--- Supplied records Enclosed Below ---

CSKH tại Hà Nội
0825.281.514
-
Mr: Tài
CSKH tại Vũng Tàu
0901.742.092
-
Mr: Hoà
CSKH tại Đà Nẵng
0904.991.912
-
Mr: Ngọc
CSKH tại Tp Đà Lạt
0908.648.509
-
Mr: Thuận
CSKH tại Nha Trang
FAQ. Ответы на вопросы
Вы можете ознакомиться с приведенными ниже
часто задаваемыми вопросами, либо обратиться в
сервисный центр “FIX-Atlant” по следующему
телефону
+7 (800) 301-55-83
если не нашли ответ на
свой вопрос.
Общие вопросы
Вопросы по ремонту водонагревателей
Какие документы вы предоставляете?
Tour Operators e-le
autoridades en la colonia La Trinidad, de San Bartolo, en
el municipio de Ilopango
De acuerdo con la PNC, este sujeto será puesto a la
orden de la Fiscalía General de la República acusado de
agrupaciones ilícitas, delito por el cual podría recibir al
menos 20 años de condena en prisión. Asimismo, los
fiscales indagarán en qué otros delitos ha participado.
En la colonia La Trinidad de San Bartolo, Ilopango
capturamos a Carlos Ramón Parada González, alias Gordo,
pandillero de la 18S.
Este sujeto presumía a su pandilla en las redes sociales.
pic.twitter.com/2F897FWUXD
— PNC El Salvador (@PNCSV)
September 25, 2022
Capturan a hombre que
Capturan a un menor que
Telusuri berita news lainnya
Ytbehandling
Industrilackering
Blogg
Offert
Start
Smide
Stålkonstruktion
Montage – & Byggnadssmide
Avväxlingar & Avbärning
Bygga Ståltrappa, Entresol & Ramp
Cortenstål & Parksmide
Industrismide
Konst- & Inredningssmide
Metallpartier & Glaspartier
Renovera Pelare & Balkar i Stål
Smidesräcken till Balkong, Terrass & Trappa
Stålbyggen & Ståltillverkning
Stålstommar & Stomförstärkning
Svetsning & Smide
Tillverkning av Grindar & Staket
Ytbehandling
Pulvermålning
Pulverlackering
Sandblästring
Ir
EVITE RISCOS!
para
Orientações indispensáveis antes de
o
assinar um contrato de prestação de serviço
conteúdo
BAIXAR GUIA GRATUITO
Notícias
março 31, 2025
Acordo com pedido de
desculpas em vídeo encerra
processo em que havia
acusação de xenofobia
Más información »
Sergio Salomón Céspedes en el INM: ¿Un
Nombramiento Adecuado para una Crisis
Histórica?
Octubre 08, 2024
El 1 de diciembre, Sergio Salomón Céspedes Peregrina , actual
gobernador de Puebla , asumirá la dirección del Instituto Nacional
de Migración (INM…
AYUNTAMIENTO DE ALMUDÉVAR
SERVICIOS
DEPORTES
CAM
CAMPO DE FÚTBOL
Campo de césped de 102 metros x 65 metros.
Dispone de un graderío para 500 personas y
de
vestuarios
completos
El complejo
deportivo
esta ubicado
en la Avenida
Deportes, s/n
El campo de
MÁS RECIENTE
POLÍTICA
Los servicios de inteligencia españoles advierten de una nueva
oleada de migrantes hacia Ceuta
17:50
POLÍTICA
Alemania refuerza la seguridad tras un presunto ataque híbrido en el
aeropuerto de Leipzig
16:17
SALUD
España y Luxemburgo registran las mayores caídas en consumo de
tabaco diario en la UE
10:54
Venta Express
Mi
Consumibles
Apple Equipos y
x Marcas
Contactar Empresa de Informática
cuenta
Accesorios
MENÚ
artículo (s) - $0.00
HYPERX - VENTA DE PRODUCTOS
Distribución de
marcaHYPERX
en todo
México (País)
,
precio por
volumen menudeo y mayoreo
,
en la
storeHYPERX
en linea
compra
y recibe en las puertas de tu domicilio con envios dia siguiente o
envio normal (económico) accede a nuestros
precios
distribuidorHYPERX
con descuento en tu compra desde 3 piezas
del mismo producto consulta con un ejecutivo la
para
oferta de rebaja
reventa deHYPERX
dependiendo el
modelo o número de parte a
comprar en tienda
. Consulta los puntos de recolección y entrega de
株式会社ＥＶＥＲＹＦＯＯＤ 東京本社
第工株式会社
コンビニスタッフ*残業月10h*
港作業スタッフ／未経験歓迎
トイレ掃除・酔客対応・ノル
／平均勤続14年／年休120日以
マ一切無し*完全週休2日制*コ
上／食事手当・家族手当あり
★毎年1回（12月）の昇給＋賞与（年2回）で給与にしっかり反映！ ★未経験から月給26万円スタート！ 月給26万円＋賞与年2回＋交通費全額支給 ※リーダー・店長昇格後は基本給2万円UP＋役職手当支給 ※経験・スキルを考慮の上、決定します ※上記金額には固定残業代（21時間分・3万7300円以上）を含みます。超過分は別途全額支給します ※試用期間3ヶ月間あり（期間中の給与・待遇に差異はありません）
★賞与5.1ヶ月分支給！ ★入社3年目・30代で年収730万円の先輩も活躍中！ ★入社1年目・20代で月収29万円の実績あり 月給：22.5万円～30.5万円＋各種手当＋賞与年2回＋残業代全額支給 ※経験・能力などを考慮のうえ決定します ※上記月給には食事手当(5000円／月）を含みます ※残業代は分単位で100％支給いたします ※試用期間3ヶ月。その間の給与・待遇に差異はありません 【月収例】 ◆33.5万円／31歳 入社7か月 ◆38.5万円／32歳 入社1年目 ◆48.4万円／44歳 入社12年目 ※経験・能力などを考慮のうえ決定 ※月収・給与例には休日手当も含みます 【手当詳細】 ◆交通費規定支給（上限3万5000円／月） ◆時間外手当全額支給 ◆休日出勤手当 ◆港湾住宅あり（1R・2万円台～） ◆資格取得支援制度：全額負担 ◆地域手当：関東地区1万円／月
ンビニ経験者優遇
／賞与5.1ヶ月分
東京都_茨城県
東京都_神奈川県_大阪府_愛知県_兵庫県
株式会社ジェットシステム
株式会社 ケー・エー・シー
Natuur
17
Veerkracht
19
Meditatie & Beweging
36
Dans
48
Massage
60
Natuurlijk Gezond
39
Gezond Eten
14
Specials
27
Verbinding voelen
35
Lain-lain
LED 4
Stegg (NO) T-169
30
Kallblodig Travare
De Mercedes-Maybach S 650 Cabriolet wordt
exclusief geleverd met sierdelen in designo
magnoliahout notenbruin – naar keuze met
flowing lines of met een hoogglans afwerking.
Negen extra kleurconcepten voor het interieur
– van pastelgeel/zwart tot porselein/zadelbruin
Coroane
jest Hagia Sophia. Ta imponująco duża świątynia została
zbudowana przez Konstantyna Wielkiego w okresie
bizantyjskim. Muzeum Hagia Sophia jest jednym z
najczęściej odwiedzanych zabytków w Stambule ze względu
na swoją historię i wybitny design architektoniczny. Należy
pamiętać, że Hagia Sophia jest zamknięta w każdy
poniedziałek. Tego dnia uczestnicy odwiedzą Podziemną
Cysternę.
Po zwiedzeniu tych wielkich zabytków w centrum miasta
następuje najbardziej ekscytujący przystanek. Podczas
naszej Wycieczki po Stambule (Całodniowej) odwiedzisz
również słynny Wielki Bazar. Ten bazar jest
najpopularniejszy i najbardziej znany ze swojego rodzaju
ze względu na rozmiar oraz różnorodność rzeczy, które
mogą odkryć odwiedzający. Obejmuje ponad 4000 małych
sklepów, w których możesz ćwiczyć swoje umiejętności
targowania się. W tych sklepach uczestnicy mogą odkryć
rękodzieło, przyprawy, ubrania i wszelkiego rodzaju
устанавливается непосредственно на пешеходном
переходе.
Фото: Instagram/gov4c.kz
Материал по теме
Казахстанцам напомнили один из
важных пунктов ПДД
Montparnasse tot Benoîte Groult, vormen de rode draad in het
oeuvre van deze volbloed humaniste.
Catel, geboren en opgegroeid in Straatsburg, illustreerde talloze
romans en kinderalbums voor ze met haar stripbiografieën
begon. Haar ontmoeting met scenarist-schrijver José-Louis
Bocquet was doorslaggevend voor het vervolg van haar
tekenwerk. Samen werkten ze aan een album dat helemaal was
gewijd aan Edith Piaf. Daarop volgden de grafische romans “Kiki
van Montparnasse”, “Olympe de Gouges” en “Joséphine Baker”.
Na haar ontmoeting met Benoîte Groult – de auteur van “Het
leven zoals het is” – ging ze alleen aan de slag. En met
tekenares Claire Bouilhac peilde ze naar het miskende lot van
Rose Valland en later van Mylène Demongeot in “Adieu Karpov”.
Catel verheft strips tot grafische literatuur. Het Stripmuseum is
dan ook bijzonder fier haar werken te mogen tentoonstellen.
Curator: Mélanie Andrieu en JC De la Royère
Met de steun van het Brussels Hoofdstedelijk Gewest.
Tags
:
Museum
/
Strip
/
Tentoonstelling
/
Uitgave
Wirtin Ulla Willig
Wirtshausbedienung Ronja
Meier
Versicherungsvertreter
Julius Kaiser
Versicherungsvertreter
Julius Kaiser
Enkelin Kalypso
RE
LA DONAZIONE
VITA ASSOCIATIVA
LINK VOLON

--- End of Enclosed Supplied records ---

Task directions =>
Starting with the line with "Orientações indispensáveis antes de" above and going on through the line with "CAMPO DE FÚTBOL", transcribe every line exactly, both ends included, and add nothing.

Response to the exercise =>
Orientações indispensáveis antes de
o
assinar um contrato de prestação de serviço
conteúdo
BAIXAR GUIA GRATUITO
Notícias
março 31, 2025
Acordo com pedido de
desculpas em vídeo encerra
processo em que havia
acusação de xenofobia
Más información »
Sergio Salomón Céspedes en el INM: ¿Un
Nombramiento Adecuado para una Crisis
Histórica?
Octubre 08, 2024
El 1 de diciembre, Sergio Salomón Céspedes Peregrina , actual
gobernador de Puebla , asumirá la dirección del Instituto Nacional
de Migración (INM…
AYUNTAMIENTO DE ALMUDÉVAR
SERVICIOS
DEPORTES
CAM
CAMPO DE FÚTBOL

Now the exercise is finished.